In seminary you learn a great deal of information and a great deal of theology. While these things are great and beneficial to clergy in countless ways, one of the things seminary lacks is the practical side of ministry. Now I am not saying that theology is not practical, it is! Theology is enormously practical, because by it, you know God more and come to treasure the gospel in ways you never dreamed of., and as a consequence of that you can show your people the God in whom all your joy and delight is found! When I say that seminary is lacking the practical side of ministry, I mean that in seminary you will not learn what to do upon entering a house for visitation. When should you sit down? Where should you sit down? Should you even sit down? How do you lead a wedding? A funeral? A baptism? What is the right way to go about candidating for a ministry job? How do you deal with parents of children? How do you lead a staff meeting? How do you lead the elders? The deacons? In what ways should you delegate work between staff, elders, deacons, and volunteers? How do you set up a church program? Should you make a church library? What do you do with church finances? Should you even be involved in church finances? How do you lead a congregational meeting? How long should you stay in a hospital room with a sick member? What do you do if their dying, or die while your present in the room? How do you begin a building campaign?

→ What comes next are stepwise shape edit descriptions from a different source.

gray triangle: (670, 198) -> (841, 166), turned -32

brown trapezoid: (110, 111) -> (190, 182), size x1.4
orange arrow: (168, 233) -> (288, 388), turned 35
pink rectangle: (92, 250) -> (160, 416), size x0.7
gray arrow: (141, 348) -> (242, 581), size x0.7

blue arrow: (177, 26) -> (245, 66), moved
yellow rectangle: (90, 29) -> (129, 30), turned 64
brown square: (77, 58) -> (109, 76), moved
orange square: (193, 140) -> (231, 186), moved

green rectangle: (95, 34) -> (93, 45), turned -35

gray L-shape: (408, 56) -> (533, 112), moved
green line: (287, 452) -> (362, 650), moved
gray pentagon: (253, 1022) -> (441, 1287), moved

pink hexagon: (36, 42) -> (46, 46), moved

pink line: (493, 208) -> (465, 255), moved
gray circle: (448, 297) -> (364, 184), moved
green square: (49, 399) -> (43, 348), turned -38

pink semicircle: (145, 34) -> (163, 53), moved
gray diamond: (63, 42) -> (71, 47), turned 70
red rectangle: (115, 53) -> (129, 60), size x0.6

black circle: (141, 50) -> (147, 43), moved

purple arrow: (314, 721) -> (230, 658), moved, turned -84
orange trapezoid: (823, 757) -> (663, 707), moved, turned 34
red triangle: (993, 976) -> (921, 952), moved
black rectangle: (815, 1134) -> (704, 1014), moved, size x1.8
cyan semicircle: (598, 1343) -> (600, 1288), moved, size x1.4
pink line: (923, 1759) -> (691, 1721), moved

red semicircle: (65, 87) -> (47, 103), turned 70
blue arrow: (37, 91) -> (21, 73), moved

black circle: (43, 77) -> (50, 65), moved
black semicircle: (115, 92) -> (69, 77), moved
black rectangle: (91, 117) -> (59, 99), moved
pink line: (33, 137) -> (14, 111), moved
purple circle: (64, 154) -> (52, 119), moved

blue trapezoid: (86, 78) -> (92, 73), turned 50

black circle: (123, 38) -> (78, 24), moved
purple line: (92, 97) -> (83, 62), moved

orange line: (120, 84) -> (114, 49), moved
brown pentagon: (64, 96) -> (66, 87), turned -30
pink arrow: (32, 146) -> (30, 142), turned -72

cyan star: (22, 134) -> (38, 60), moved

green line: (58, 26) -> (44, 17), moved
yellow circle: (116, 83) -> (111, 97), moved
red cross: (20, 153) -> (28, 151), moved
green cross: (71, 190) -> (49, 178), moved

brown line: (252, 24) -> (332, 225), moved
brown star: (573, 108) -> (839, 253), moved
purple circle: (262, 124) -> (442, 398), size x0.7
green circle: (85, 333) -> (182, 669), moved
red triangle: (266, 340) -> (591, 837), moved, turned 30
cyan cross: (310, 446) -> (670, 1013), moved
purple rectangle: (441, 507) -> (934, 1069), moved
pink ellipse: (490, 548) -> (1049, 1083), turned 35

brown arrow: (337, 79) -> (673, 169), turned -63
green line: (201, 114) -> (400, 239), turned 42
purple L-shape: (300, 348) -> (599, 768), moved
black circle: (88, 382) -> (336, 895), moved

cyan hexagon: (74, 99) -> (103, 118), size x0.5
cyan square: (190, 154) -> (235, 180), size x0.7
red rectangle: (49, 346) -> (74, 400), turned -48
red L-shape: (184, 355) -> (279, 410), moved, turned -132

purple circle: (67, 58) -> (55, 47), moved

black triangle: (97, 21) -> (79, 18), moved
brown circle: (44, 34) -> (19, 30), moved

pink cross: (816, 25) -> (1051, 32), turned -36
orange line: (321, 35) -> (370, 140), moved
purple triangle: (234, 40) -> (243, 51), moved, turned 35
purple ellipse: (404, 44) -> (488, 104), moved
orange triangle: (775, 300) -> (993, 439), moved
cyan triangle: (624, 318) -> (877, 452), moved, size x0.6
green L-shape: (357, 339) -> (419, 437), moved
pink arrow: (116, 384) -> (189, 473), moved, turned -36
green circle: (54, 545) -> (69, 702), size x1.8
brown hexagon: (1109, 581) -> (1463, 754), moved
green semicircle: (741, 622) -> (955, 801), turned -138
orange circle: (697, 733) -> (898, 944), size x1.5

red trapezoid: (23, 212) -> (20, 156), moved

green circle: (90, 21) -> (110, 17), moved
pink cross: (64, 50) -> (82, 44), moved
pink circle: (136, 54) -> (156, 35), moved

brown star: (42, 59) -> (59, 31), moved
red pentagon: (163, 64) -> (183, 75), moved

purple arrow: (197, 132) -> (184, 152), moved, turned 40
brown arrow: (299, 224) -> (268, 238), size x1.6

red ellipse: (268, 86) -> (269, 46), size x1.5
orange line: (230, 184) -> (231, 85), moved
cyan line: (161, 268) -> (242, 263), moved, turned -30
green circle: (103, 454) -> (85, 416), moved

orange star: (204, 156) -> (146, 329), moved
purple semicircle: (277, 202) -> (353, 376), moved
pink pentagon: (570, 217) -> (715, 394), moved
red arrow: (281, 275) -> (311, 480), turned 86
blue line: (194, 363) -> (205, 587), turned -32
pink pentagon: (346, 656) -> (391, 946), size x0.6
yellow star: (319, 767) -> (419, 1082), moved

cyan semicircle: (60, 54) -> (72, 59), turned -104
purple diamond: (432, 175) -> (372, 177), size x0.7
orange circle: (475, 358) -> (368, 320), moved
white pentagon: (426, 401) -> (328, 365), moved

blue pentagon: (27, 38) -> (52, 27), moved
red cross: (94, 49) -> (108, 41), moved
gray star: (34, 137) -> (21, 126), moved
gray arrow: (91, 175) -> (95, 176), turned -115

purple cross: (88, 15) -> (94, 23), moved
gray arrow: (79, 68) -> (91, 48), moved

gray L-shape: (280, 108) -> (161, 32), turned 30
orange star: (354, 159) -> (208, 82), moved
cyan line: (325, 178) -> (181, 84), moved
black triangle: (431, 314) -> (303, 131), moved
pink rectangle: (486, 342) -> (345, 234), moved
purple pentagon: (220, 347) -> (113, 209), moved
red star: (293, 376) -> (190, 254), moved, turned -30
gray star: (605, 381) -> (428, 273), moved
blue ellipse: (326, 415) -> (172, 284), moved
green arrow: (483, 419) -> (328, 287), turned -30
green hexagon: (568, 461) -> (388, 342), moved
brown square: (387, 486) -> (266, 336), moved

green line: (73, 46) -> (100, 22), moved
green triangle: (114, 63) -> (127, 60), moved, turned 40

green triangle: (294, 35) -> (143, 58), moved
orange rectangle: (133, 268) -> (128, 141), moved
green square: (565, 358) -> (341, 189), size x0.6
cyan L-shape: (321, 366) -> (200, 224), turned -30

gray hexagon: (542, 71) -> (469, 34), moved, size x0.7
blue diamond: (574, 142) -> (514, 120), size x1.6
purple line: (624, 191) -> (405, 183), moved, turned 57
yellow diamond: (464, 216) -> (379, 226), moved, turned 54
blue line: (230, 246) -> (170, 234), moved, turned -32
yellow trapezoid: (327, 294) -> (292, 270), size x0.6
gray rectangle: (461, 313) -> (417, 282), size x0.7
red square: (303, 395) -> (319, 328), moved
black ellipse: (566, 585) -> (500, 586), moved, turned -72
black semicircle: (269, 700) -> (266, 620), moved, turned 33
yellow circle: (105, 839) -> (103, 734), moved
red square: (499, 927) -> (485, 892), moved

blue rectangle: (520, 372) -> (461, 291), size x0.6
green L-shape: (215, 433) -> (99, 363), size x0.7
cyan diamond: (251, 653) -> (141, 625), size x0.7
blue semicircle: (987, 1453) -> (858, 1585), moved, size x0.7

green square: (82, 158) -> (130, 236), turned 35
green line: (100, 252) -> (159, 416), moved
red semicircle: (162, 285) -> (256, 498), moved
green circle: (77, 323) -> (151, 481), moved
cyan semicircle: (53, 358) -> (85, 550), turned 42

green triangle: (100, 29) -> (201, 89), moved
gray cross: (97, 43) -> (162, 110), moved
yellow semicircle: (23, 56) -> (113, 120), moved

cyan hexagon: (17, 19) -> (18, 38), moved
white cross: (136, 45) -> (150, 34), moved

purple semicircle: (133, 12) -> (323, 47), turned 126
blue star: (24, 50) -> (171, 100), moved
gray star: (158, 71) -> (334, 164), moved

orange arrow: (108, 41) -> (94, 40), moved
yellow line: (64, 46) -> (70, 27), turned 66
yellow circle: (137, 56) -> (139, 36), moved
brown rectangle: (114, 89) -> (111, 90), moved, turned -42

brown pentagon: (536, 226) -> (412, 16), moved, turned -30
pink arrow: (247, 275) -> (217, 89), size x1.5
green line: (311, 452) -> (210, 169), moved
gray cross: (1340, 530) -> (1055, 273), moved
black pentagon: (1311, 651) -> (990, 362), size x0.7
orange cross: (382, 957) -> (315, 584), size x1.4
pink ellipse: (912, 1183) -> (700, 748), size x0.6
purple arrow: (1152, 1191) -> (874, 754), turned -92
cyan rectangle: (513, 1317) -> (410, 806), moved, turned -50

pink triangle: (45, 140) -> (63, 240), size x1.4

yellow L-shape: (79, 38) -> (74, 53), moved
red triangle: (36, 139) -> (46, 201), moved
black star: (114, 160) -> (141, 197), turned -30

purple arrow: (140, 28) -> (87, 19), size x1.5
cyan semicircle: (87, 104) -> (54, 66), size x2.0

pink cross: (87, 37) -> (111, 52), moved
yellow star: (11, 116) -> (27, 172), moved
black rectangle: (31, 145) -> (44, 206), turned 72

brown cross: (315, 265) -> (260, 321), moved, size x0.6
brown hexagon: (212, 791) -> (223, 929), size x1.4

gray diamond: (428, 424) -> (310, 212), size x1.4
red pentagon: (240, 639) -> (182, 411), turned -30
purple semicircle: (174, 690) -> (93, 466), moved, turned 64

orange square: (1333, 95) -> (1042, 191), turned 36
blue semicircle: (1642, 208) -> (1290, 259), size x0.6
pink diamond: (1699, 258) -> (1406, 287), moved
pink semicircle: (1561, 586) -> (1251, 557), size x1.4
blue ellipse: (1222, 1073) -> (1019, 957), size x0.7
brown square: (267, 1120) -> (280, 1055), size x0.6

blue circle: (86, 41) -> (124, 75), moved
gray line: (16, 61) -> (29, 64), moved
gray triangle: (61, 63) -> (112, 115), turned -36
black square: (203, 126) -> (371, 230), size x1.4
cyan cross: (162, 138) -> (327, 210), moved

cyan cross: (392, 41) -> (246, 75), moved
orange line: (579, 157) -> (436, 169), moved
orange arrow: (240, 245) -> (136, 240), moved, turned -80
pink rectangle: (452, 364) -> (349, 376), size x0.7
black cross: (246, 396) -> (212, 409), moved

As you can see, there are many practical issues seminary never deals with. Sure your theology will play a large part in how you go about these things, but there are things never mentioned in theology that you, as a pastor, will have to deal with many times. All the above questions and more are dealt with and answered in Jay Adams book. It is a gold mine of information. I am sure that this book will stay on my closest bookshelf for easy flipping and reading, because when I find myself in a new or foreign situation I’ll be reaching for this book for the know-how to get me through in the proper manner. I recommend this book to all seminarians and all pastors. It will of great benefit to them in their ministries, and they will be glad they have it at their side. Why? Because they hold a handbook of proper pastoral etiquette at their fingertips.